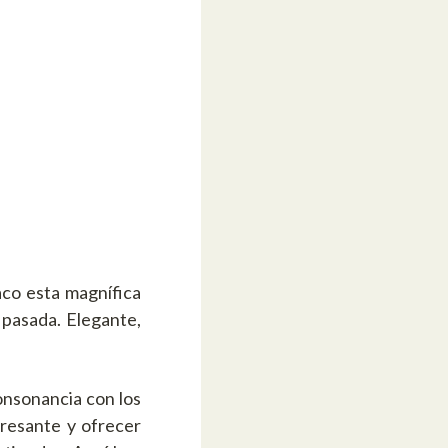
aco esta magnífica
 pasada. Elegante,
nsonancia con los
eresante y ofrecer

[ASSIGNMENT] Everything in the data except the pictures must be retyped exactly.

[ANSWER TO THE PROBLEM]
aco esta magnífica
 pasada. Elegante,
nsonancia con los
eresante y ofrecer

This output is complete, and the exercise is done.